In all, 2,031 megawatts (MW) of PV were installed in the U.S. in the third quarter, the eighth consecutive quarter that the solar industry added more than 2 GW.
The capacity additions represent a 51 percent drop year over year. The cumulative year-to-date comparison puts the industry down 22 percent compared to this point in 2016. The report says this is in line with an expected 21 percent decline for all of 2016 versus all of 2017.
The residential PV sector fell 10 percent quarter-over-quarter. Declining growth is driven by weakness in California and major Northeast markets, which continue to feel the impact of pull-back from national providers.
In contrast to residential PV, the non-residential sector grew 22 percent year-over-year, primarily driven by regulatory demand pull-in from looming policy deadlines in California and the Northeast, in addition to the continued build-out of a robust community solar pipeline in Minnesota.
Through the first three quarters of 2017, 25 percent of all new electric generating capacity brought on-line in the U.S. has come from solar, ranking second over that period only to natural gas.
GTM Research forecasts that 11.8 GW of new PV installations will come on-line in 2017. That is down 22 percent from a record-breaking 2016. The forecast has been adjusted down from 12.4 GW last quarter to reflect continued challenges in the residential market and a delay in utility-scale completion timelines due to uncertainties surrounding the trade case.
The non-residential segment grew 22 percent year-over-year, installing 481 MW in Q3. Non-residential consists of commercial and industrial businesses that install solar, nonprofits and community solar programs.

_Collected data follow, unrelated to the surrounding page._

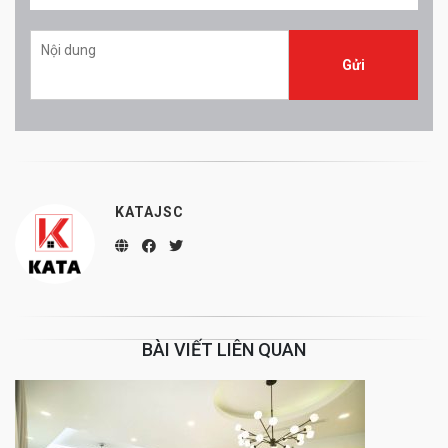
KATAJSC
BÀI VIẾT LIÊN QUAN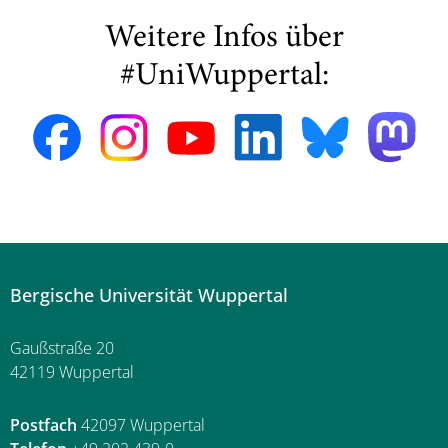
Weitere Infos über
#UniWuppertal:
Bergische Universität Wuppertal
Gaußstraße 20
42119 Wuppertal
Postfach
42097 Wuppertal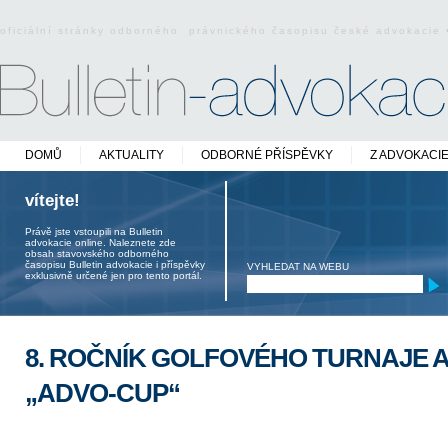
oficiální stránky odborného právnického časopisu české advokacie
DOMŮ
AKTUALITY
ODBORNÉ PŘÍSPĚVKY
Z ADVOKACI
vítejte!
Právě jste vstoupili na Bulletin
advokacie online. Naleznete zde
obsah stavovského odborného
časopisu Bulletin advokacie i příspěvky
VYHLEDAT NA WEBU
exklusivně určené jen pro tento portál.
8. ROČNÍK GOLFOVÉHO TURNAJE
„ADVO-CUP“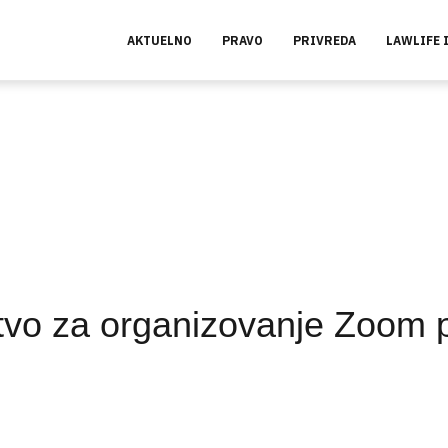
AKTUELNO
PRAVO
PRIVREDA
LAWLIFE 
tvo za organizovanje Zoom p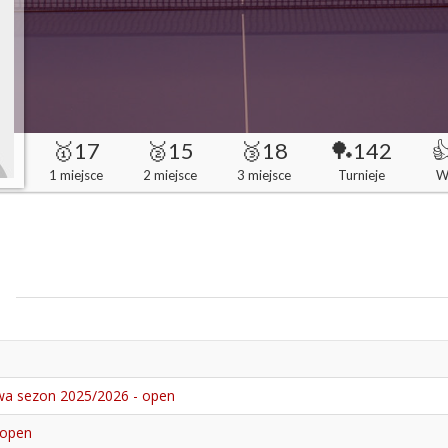
🥇17
🥈15
🥉18
🏓142

1 miejsce
2 miejsce
3 miejsce
Turnieje
W
awa sezon 2025/2026 - open
 open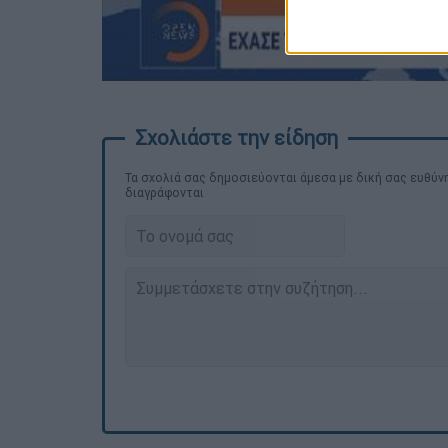
Τα σχολιά σας δημοσιεύονται άμεσα με δική σας ευθύνη
διαγράφονται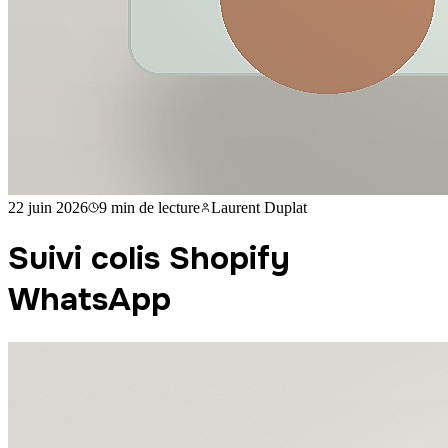
22 juin 2026
9 min
de lecture
Laurent Duplat
Suivi colis Shopify
WhatsApp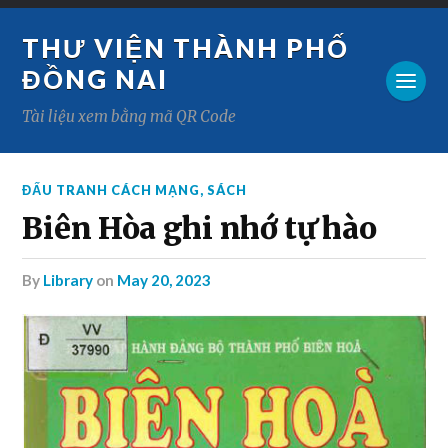
THƯ VIỆN THÀNH PHỐ
ĐỒNG NAI
Tài liệu xem bằng mã QR Code
ĐẤU TRANH CÁCH MẠNG
,
SÁCH
Biên Hòa ghi nhớ tự hào
by
Library
on
May 20, 2023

The utility-scale segment was led by Nevada, North Carolina and Texas. The Lone Star State installed more solar in the third quarter than the state installed in all of 2015. Meanwhile, markets in the Southeast, including Florida, Mississippi and South Carolina, all are forecast to install more solar in 2017 than any year previously.
The report says 4 GW of utility-scale PV projects are currently under construction across the nation. GTM Research forecasts an additional 3.9 GW will come on-line by the end of the year. This would make 2017 the second-largest year for solar installations, second to 2016.
Despite more than half of U.S states now being at grid parity — meaning the levelized cost of energy is below electricity bill savings in the first year of system life — the U.S. residential segment posted its lowest solar installation total since the first quarter of 2015.
The report attributes the slowdown to persistent nationwide customer acquisition challenges and a move by solar installers that are pursuing profitable sales channels over growth. This has been particularly acute in mature markets that account for the majority of installation volumes, the report says.
Emerging markets, such as Florida and Pennsylvania, are expected to surpass 50 MW of residential capacity for the first time in 2017.
Looking forward to 2018 and beyond, both Section 201 remedies and corporate tax reform present considerable downside risk to the industry’s base-case forecasts, the report says.